Coexisting with the mosque is one of the holiest sites in Sikhism: the Gurdwara Dera Sahib, a golden-domed Sikh temple. Nearby is the white-domed samadhi (cremation site) of Ranjit Singh. Every year, thousands of Sikhs from around the world visit the sites as part of a mass pilgrimage to a number of Sikh holy sites scattered across Pakistan.
Adjacent to the Badshahi Mosque is the Lahore Fort, or Shahi Qilla (Royal Fort). The fort is a Unesco World Heritage Site that contains structures built by four Mughal emperors: Akbar, Jahangir, Shah Jahan and Aurangzeb. The entire fort covers more than 20 hectares, so you can easily get lost in its labyrinthine alleyways.

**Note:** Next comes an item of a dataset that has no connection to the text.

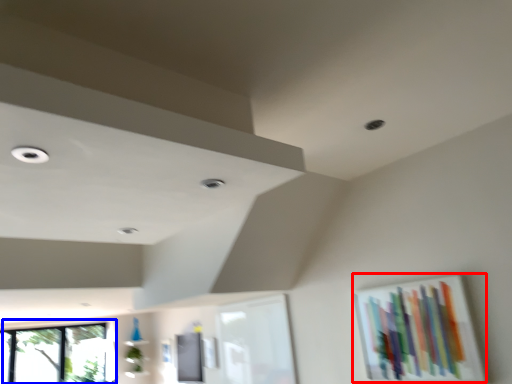 Question: Which of the following is the closest to the observer, picture frame (highlighted by a red box) or window (highlighted by a blue box)?

Choices:
 (A) picture frame
 (B) window

Answer: (A)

A visit to Lahore would be incomplete without a trip to possibly one of Pakistan’s most photographed historical landmarks, the Wazir Khan Mosque. Built in 1634 by the local governor of the area during the reign of Shah Jahan, the mosque’s interior and exterior are adorned with colourful frescoes and tiles.
A short walk away from the Wazir Khan Mosque is the famous Fort Road food street. Housed in a series of restored havelis (old traditional houses) are some of Lahore’s most popular touristy restaurants.
One of my favourites is Cooco’s Den, owned by renowned artist Iqbal Hussain. It feels more like a museum than an eating establishment. Housed within it are Hussain’s artifacts, inspired by the colourful district where he grew up. A narrow wrought-iron staircase leads you to the rooftop of the restaurant. Once seated visitors can enjoy a scrumptious meal while simultaneously taking in the breathtaking views of the Badshahi Mosque down below. At night the mosque’s elegant marble domes and slender minarets are beautifully lit up.
There’s a reason the locals have a saying: Jis Lahore Nai Dekhya, O Jamyai Nai (One who has not seen Lahore has not been born).